# Acceptable 'play' in quill



## MamTor (26 Jan 2021)

Apologies in advance for yet another question about acceptable levels of play or sloppiness in a pillar drill......hopefully I can get some advice here.

My actual question is below* but I'm but providing some background info as well:

I'm overall pleased with my floor standing pillar drill. It's very solid and is so far working really well. I have about 0.05mm run-out at the top of drill bits, so I think that's acceptable.

But I'm concerned about play in the main quill assembly. If I put something like a 10mm rod into the chuck, I can move the end of the rod side-to-side by about 2 to 3mm. When I do this, I can see the entire chuck/spindle and quill is moving in unison, even the depth stop and main collar. And if I look down through the top pulley at the same time as rocking the chuck back and forth, I can see the top of the spindle moving side to side within the splined collar that the pulley mounts to,

So to summarise, I definitely have play in the quill assembly. There's no play in the chuck/arbor nor between the spindle and quill. Unfortunately this drill doesn't have any stop screws to press against the quill, but to be honest those seem like a bodge anyway. I would rather just have a quill that slides through bushings in the housing of a reasonably tight tolerance.

I'm aware that I need to use a centre punch to mark the hole. I've tried drilling holes with and without doing this to compare the results. After punching the hole, the drill bit is fine and doesn't wander at all. Without punching the hole, the drill bit can be a couple of mm off.

*Is it normal for the drill bit (5mm upwards) to wander by about 2mm when there's no pilot hole?
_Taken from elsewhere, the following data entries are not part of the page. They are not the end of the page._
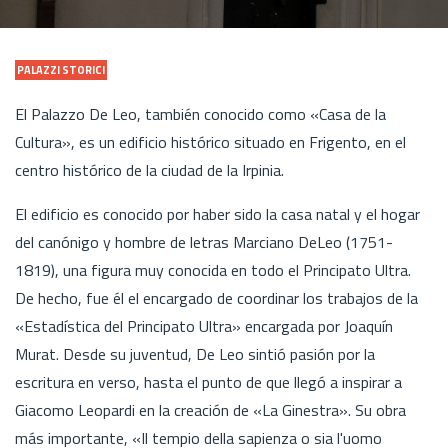
PALAZZI STORICI
El Palazzo De Leo, también conocido como «Casa de la
Cultura», es un edificio histórico situado en Frigento, en el
centro histórico de la ciudad de la Irpinia.
El edificio es conocido por haber sido la casa natal y el hogar
del canónigo y hombre de letras Marciano DeLeo (1751-
1819), una figura muy conocida en todo el Principato Ultra.
De hecho, fue él el encargado de coordinar los trabajos de la
«Estadística del Principato Ultra» encargada por Joaquín
Murat. Desde su juventud, De Leo sintió pasión por la
escritura en verso, hasta el punto de que llegó a inspirar a
Giacomo Leopardi en la creación de «La Ginestra». Su obra
más importante, «Il tempio della sapienza o sia l'uomo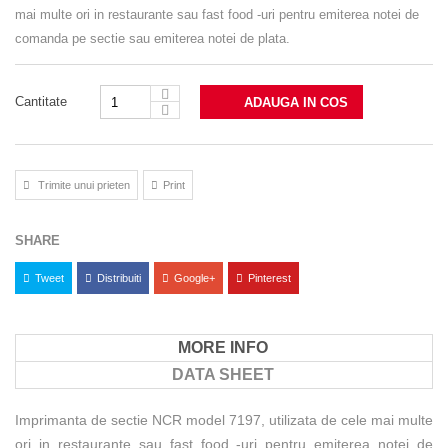
mai multe ori in restaurante sau fast food -uri pentru emiterea notei de
comanda pe sectie sau emiterea notei de plata.
Cantitate
ADAUGA IN COS
Trimite unui prieten
Print
SHARE
Tweet
Distribuiti
Google+
Pinterest
MORE INFO
DATA SHEET
Imprimanta de sectie NCR model 7197, utilizata de cele mai multe
ori in restaurante sau fast food -uri pentru emiterea notei de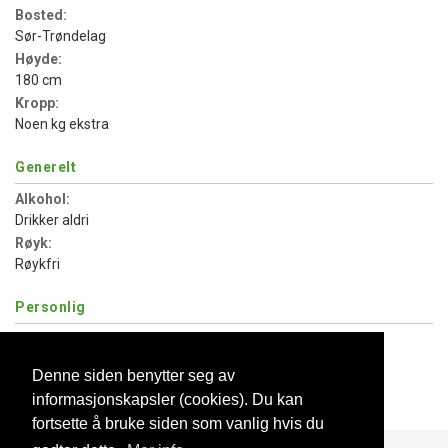
Bosted:
Sør-Trøndelag
Høyde:
180 cm
Kropp:
Noen kg ekstra
Generelt
Alkohol:
Drikker aldri
Røyk:
Røykfri
Personlig
Egne barn:
Har barn deltid
Denne siden benytter seg av
Vil ha barn:
informasjonskapsler (cookies). Du kan
Ønsker ikke barn
fortsette å bruke siden som vanlig hvis du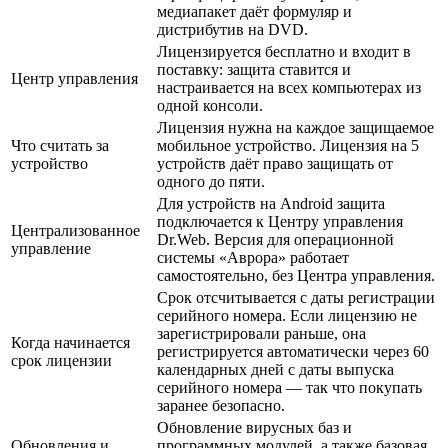
медиапакет даёт формуляр и
дистрибутив на DVD.
Лицензируется бесплатно и входит в
поставку: защита ставится и
Центр управления
настраивается на всех компьютерах из
одной консоли.
Лицензия нужна на каждое защищаемое
Что считать за
мобильное устройство. Лицензия на 5
устройство
устройств даёт право защищать от
одного до пяти.
Для устройств на Android защита
подключается к Центру управления
Централизованное
Dr.Web. Версия для операционной
управление
системы «Аврора» работает
самостоятельно, без Центра управления.
Срок отсчитывается с даты регистрации
серийного номера. Если лицензию не
зарегистрировали раньше, она
Когда начинается
регистрируется автоматически через 60
срок лицензии
календарных дней с даты выпуска
серийного номера — так что покупать
заранее безопасно.
Обновление вирусных баз и
Обновления и
программных модулей, а также базовая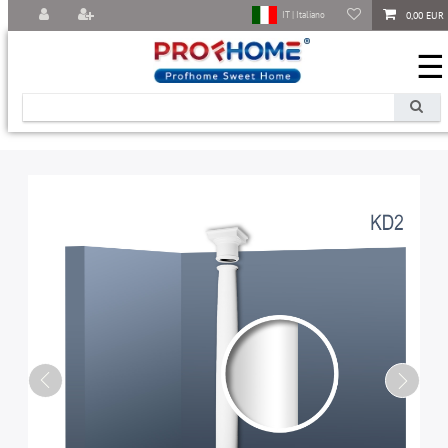
0,00 EUR
IT | Italiano
☰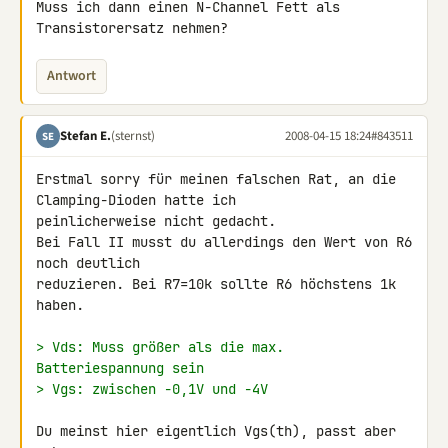
Muss ich dann einen N-Channel Fett als 
Transistorersatz nehmen?
Antwort
Stefan E.
(sternst)
2008-04-15 18:24
#843511
SE
Erstmal sorry für meinen falschen Rat, an die 
Clamping-Dioden hatte ich 

peinlicherweise nicht gedacht.

Bei Fall II musst du allerdings den Wert von R6 
noch deutlich 

reduzieren. Bei R7=10k sollte R6 höchstens 1k 
haben.

> Vds: Muss größer als die max. 
Batteriespannung sein
> Vgs: zwischen -0,1V und -4V
Du meinst hier eigentlich Vgs(th), passt aber 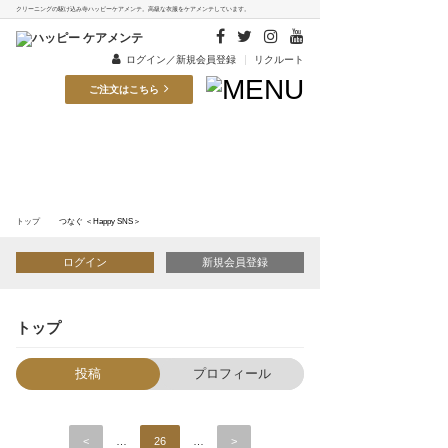
クリーニングの駆け込み寺ハッピーケアメンテ。高級な衣服をケアメンテしています。
ログイン
／新規会員登録
リクルート
ご注文はこちら
Happy SNS
つなぐ
トップ
つなぐ ＜Happy SNS＞
トップ
投稿
プロフィール
<
…
26
…
>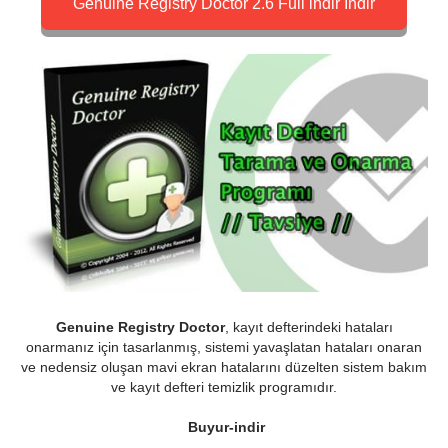
Genuine Registry Doctor 2.6 Full indir İndir
Genuine Registry Doctor
, kayıt defterindeki hataları
onarmanız için tasarlanmış, sistemi yavaşlatan hataları onaran
ve nedensiz oluşan mavi ekran hatalarını düzelten sistem bakım
ve kayıt defteri temizlik programıdır.
Buyur-indir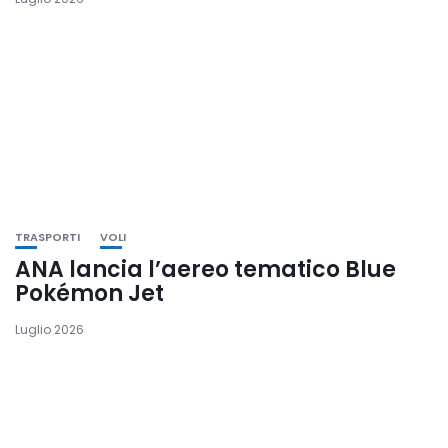
TRASPORTI
VOLI
ANA lancia l’aereo tematico Blue
Pokémon Jet
Luglio 2026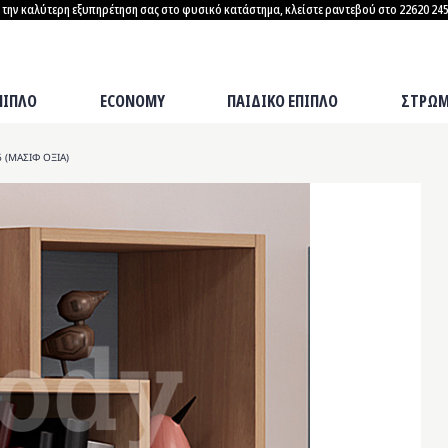
α την καλύτερη εξυπηρέτηση σας στο φυσικό κατάστημα, κλείστε ραντεβού στο 22620 245
ΣΤΡΩΜΑΤΑ
ΠΙΠΛΟ
ECONOMY
ΠΑΙΔΙΚΟ ΕΠΙΠΛΟ
ΣΤΡΩΜ
6 (ΜΑΣΙΦ ΟΞΙΑ)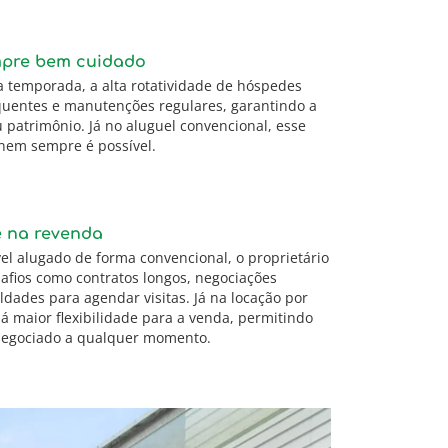
mpre bem cuidado
a temporada, a alta rotatividade de hóspedes
quentes e manutenções regulares, garantindo a
 patrimônio. Já no aluguel convencional, esse
em sempre é possível.
e na revenda
l alugado de forma convencional, o proprietário
afios como contratos longos, negociações
ldades para agendar visitas. Já na locação por
á maior flexibilidade para a venda, permitindo
 negociado a qualquer momento.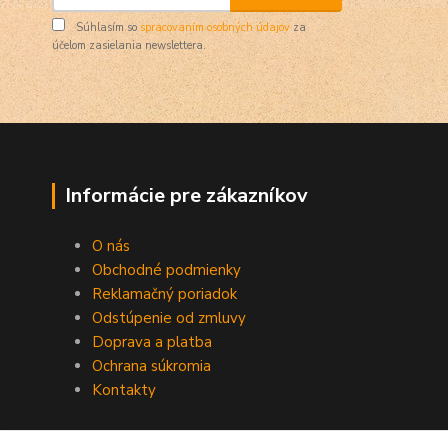
Súhlasím so
spracovaním osobných údajov
za
účelom zasielania newslettera.
Informácie pre zákazníkov
O nás
Obchodné podmienky
Reklamačný poriadok
Odstúpenie od zmluvy
Doprava a platba
Ochrana súkromia
Kontakty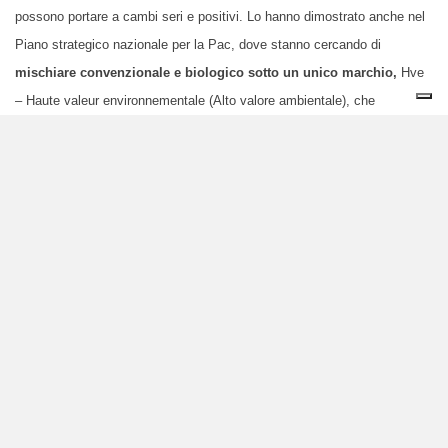
possono portare a cambi seri e positivi. Lo hanno dimostrato anche nel
Piano strategico nazionale per la Pac, dove stanno cercando di
mischiare convenzionale e biologico sotto un unico marchio,
Hve
– Haute valeur environnementale (Alto valore ambientale), che
confonderà i consumatori e danneggerà chi lavora nel biologico: le
condizioni per ottenerlo sono vaghe, e fatte soprattutto di burocrazia e
di misure relative a quanti alberi pianti e quanta diversità hai in azienda,
ma poi come la coltivi questa diversità non importa. I consumatori
vedranno la sigla Hve e penseranno che sia un equivalente del
biologico”.
Ma il Pnrr francese ha un’ottima reputazione, viene citato come
prodotto di una politica consapevole dei problemi ambientali. Non
c’è nulla da salvare?
“Se potessi decidere io, chiederei che si
concentrassero sul tema dei cambiamenti climatici, da cui derivano i
temi dell’agricoltura del futuro e della sicurezza alimentare. Quello che
secondo me si deve fare è condizionare i fondi alla quantità e modalità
I can understand why the pilot hole compensates for any flex in the drill bit, but in my case I am compensating for sloppiness in the quill. Is this acceptable on a £500 drill?


----------



## Doug B (26 Jan 2021)

I used to have an Axminster pillar drill with problems that sound very similar to yours, I stripped it down & the play was purely down to poor design of the machine, I ended up buying a Meddings second hand that although needing quite a lot of work to refurbish is infinitely more accurate than the Axminster & cost much less than £500.


----------



## MamTor (26 Jan 2021)

Doug B said:


> I used to have an Axminster pillar drill with problems that sound very similar to yours, I stripped it down & the play was purely down to poor design of the machine, I ended up buying a Meddings second hand that although needing quite a lot of work to refurbish is infinitely more accurate than the Axminster & cost much less than £500.


Thanks - what I can say is that my drill seems to be a 'clone' of the Axminster AT700PD, most likely from the same factory in China. 

I do hope this play is not a feature of the quill/housing used on these particular models. It's the main reason I ditched my cheapo Clarke bench drill as I just want the drill bit to remain central to prevent any sideways load. I'm doing everything else possible to get a solid working area: heavy duty bench vice, step-block clamps etc...hence I cannot tolerate any side to side play anywhere.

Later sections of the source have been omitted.